We have presented the work of Christ for sinners, as well as the Father’s sovereign decree in salvation. When viewing the experimental work within the child of God, we are expressly concerned with the Holy Spirit’s work. Jesus promised the Spirit as a Comforter, saying:
“I will pray the Father, and He shall give you another Comforter, that He may abide WITH you forever, even the Spirit of truth; whom the world cannot receive, because it seeth Him not, neither knoweth Him: but ye know Him; for He dwelleth WITH you, and shall be IN YOU.”
Now there is a contrast made here. The child of God has the Spirit of truth, whereas the world does not. We would not conclude that everyone with a head-knowledge of the five points of grace is saved, but we can say that if they love and cherish such precious truth, then grace is dwelling within them.
The living child of God has an “infirmity” in praying. The world can say a “prayer” at a football game, beer joint, sick bed, or anywhere and at any time they wish. But the infirmity in prayer makes a child of God totally dependent upon God, even for his prayers.

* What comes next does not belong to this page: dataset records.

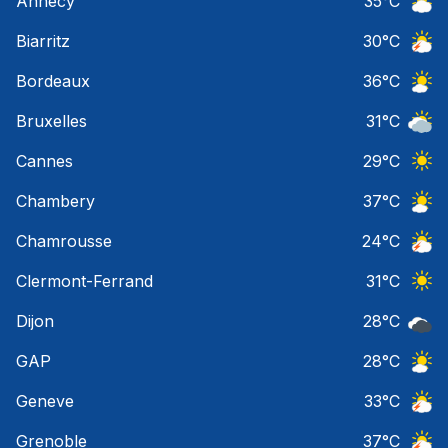
Annecy
35
°C
Ciel 
Biarritz
30
°C
Orage
Bordeaux
36
°C
Ciel 
Bruxelles
31
°C
Ciel 
Cannes
29
°C
Ciel 
Chambery
37
°C
Ciel 
Chamrousse
24
°C
Orage
Clermont-Ferrand
31
°C
Ciel 
Dijon
28
°C
Ciel 
GAP
28
°C
Ciel 
Geneve
33
°C
Orage
Grenoble
37
°C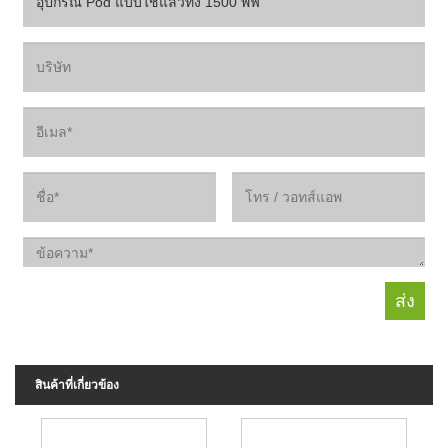
สินค้าที่เกี่ยวข้อง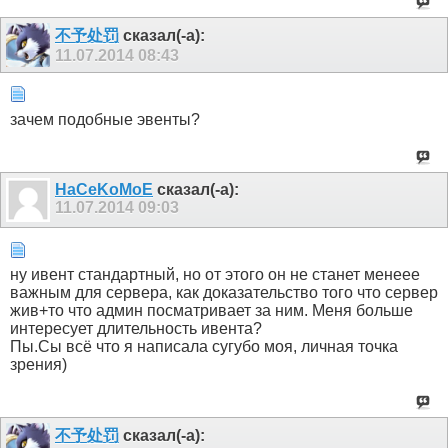
不予处罚
сказал(-а):
11.07.2014
08:43
зачем подобные эвенты?
HaCeKoMoE
сказал(-а):
11.07.2014
09:03
ну ивент стандартный, но от этого он не станет менеее
важным для сервера, как доказательство того что сервер
жив+то что админ посматривает за ним. Меня больше
интересует длительность ивента?
Пы.Сы всё что я написала сугубо моя, личная точка
зрения)
不予处罚
сказал(-а):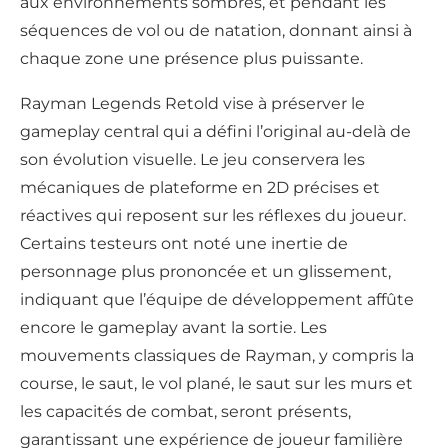
aux environnements sombres, et pendant les
séquences de vol ou de natation, donnant ainsi à
chaque zone une présence plus puissante.
Rayman Legends Retold vise à préserver le
gameplay central qui a défini l’original au-delà de
son évolution visuelle. Le jeu conservera les
mécaniques de plateforme en 2D précises et
réactives qui reposent sur les réflexes du joueur.
Certains testeurs ont noté une inertie de
personnage plus prononcée et un glissement,
indiquant que l’équipe de développement affûte
encore le gameplay avant la sortie. Les
mouvements classiques de Rayman, y compris la
course, le saut, le vol plané, le saut sur les murs et
les capacités de combat, seront présents,
garantissant une expérience de joueur familière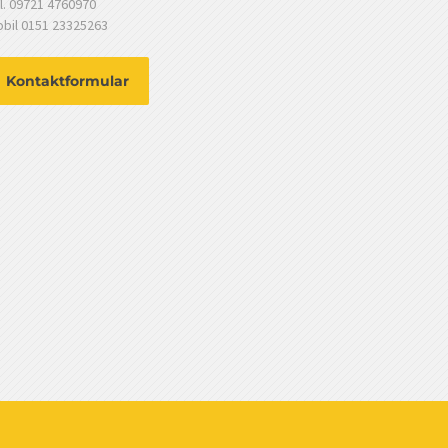
l. 09721 4760970
bil 0151 23325263
Kontaktformular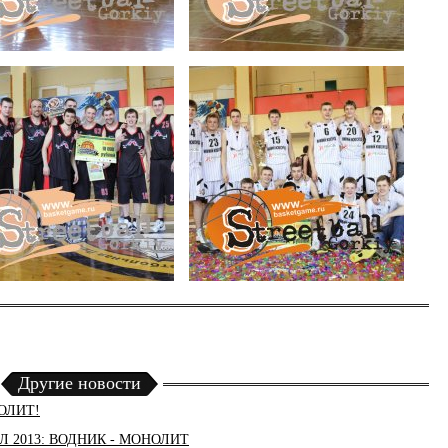
Другие новости
НОЛИТ!
НБЛ 2013: ВОДНИК - МОНОЛИТ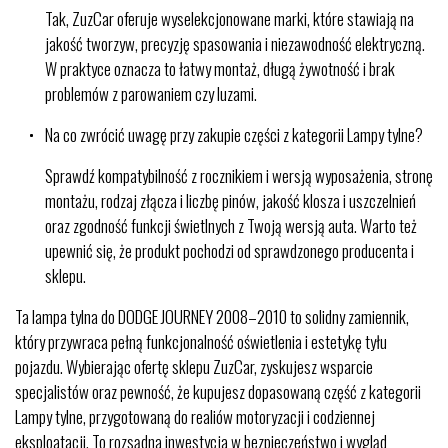
Tak, ZuzCar oferuje wyselekcjonowane marki, które stawiają na
jakość tworzyw, precyzję spasowania i niezawodność elektryczną.
W praktyce oznacza to łatwy montaż, długą żywotność i brak
problemów z parowaniem czy luzami.
Na co zwrócić uwagę przy zakupie części z kategorii Lampy tylne?
Sprawdź kompatybilność z rocznikiem i wersją wyposażenia, stronę
montażu, rodzaj złącza i liczbę pinów, jakość klosza i uszczelnień
oraz zgodność funkcji świetlnych z Twoją wersją auta. Warto też
upewnić się, że produkt pochodzi od sprawdzonego producenta i
sklepu.
Ta lampa tylna do DODGE JOURNEY 2008–2010 to solidny zamiennik,
który przywraca pełną funkcjonalność oświetlenia i estetykę tyłu
pojazdu. Wybierając ofertę sklepu ZuzCar, zyskujesz wsparcie
specjalistów oraz pewność, że kupujesz dopasowaną część z kategorii
Lampy tylne, przygotowaną do realiów motoryzacji i codziennej
eksploatacji. To rozsądna inwestycja w bezpieczeństwo i wygląd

“Likewise the Spirit also helpeth our infirmities; for we know not what we should pray for as we ought: but the Spirit itself maketh intercession for us with groanings which cannot be uttered. And He that searcheth the hearts knoweth what is the mind of the Spirit, because He maketh intercession for the saints according to the will of God.”
In your experience, are you there?
Is your prayer-life easy and at any time?
Or must you wait for the unction of the Spirit to indict your heart before God?
Such individuals are “poor in spirit,” and our Lord promised that such were “blessed” already. Simply put, being poor in spirit is an evidence of one’s blessed state.
Is that your present state?
Then take comfort in it.
Another good test of one’s sonship may be by looking within with the most basic and honest examination:
What are my values?
What are those things I really honestly prize deep within?
Well, you might say, “I prize righteousness and as Lot, am vexed daily by the unrighteousness of the wicked.”
How is that weighed by the Lord?
“Blessed are they which hunger and thirst after righteousness. . .”
Is that what you are saying?
You hunger and thirst after it. If you do, again, our Lord said you were “blessed” already. It too, simply put, is an evidence of one’s sonship. But the Lord’s answer should be of even more comfort. That is, “for they shall be filled.” You’ll never attain it in your flesh, or outward man, in this present life; but in the spiritual creature within, that “inner man,” you have a perfect righteousness imputed to you by the faith of Christ Jesus. His righteousness is yours and that by a free gift of God.
That is as “full” of righteousness as one can be!
There is another precious work within God’s people that can be of comfort to a living trembling sinner. God’s people invariably mourn over their sinfulness. It is one of the most cutting of their experiences. They are “dead to sin,” but find that sin is not dead to them. It confronts them daily, and is the most troubling experience to test their faith. Sin dwells within their flesh, and sin grieves their spirit without. Sin is ever present with them, which gives them no rest day or night. Their rest can only be in Christ Jesus and His sustaining presence. They do, unlike the happy-go-lucky man-made “Christian,” mourn over their awful condition in the flesh. But here, too, the Lord’s words are of great solace:
“Blessed ARE they that mourn: for they SHALL be comforted.”
So again, simply put, mourning over sin is an evidence of one’s blessed state. It is from this condition that the Lord promised they would be comforted, for He is ever their strength and shield. He delights to help those who mourn and in comforting them, He thereby proves His love for them.
So, dear “Theophilus,” (“Theophilus” means: “a friend of God” in the Greek), may you find your comfort in the Lord and the precious work of the Holy Spirit within. There is your rest, which remains for the people of God. Christ is your Sabbath, or rest, and you enter into that rest, when you cease from your own labor as He ceased from His. May the eternal God graciously bless you and all His elect people among whom you live.